Toyota raised its net profit forecast for the year to 1.67 trillion yen ($17.9 billion), up from 1.48 trillion yen. The car maker - again the world's largest by number of vehicles sold - said it expected net sales of 25 trillion yen and operating income of 2.2 trillion yen. If Toyota meets its forecast, it will be almost back to its best year on record, in 2008, when it earned 1.72 trillion yen in net profit on sales of 26 trillion yen

Toyota Motor was at giddy heights in 2008. Profits soared to a record high. The Japanese company knocked General Motors off its perch as the world's largest car maker.
Then an extraordinary run of bad news - the global economic crisis, a huge recall scandal and a devastating earthquake and tsunami - led Toyota's chief executive, Akio Toyoda, to declare the company a step away from irrelevance.

For the three months to September 30, sales grew 16 per cent to 6.28 trillion yen.
Nobuyori Kodaira, an executive vice-president, attributed the strong results to a weaker yen, which increases the value of the company's earnings overseas.

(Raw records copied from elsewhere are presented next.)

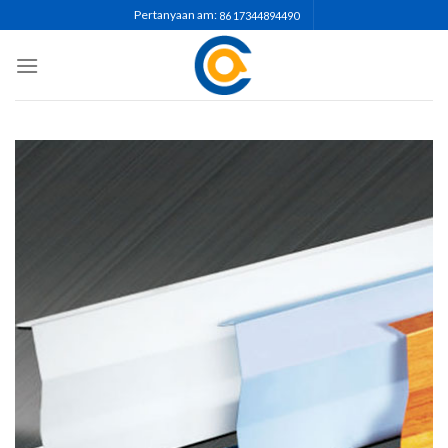
Pertanyaan am:
86 17344894490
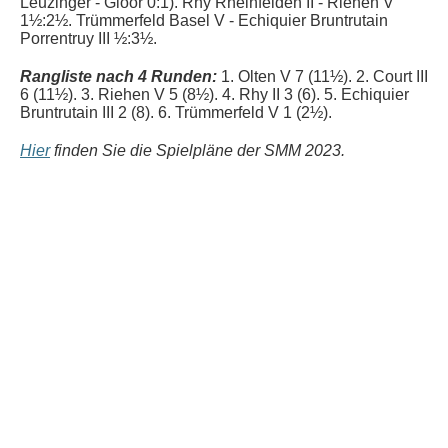
Leuzinger - Gloor 0:1
).
R
hy Rheinfelden II - Riehen V
1½:2½. Trümmerfeld Basel V - Echiquier Bruntrutain
Porrentruy III ½:3½.
Rangliste nach 4 Runden:
1. Olten V 7 (11½). 2. Court III
6 (11½). 3. Riehen V 5 (8½). 4. Rhy II 3 (6). 5. Echiquier
Bruntrutain III 2 (8). 6. Trümmerfeld V 1 (2½).
Hier
finden Sie die Spielpläne der SMM 2023.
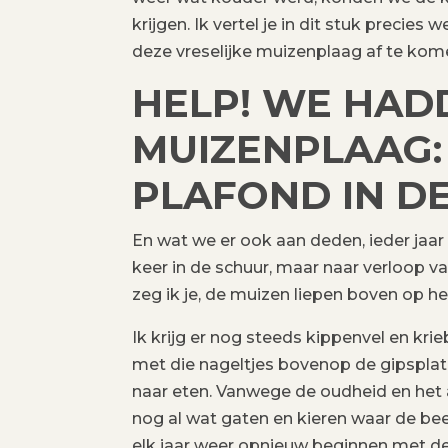
krijgen. Ik vertel je in dit stuk prec
deze vreselijke muizenplaag af te kome
HELP! WE HAD
MUIZENPLAAG: 
PLAFOND IN DE
En wat we er ook aan deden, ieder jaa
keer in de schuur, maar naar verloop v
zeg ik je, de muizen liepen boven op he
Ik krijg er nog steeds kippenvel en krie
met die nageltjes bovenop de gipsplat
naar eten. Vanwege de oudheid en het 
nog al wat gaten en kieren waar de be
elk jaar weer opnieuw beginnen met d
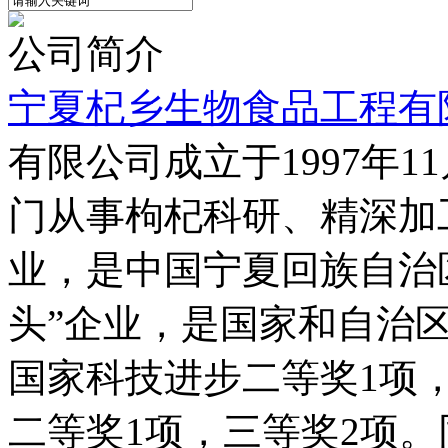
公司简介
宁夏杞乡生物食品工程有
有限公司成立于1997年1
门从事枸杞科研、精深加
业，是中国宁夏回族自治
头”企业，是国家和自治
国家科技进步二等奖1项
二等奖1项，三等奖2项。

He also credited the change in fortune to a concerted undertaking to reduce costs, both within Toyota and at its suppliers.
''Of course, the weakening of the yen worked in our favour,'' he said. ''But the effort we and our partners put into driving down costs also led to this turnaround.''

After five difficult years, Toyota is picking up where it left off. It said this week that net income for the September quarter rose 70 per cent and that it expected profit to rebound to near-record highs for its full financial year, thanks to favourable exchange rates and a more streamlined cost structure.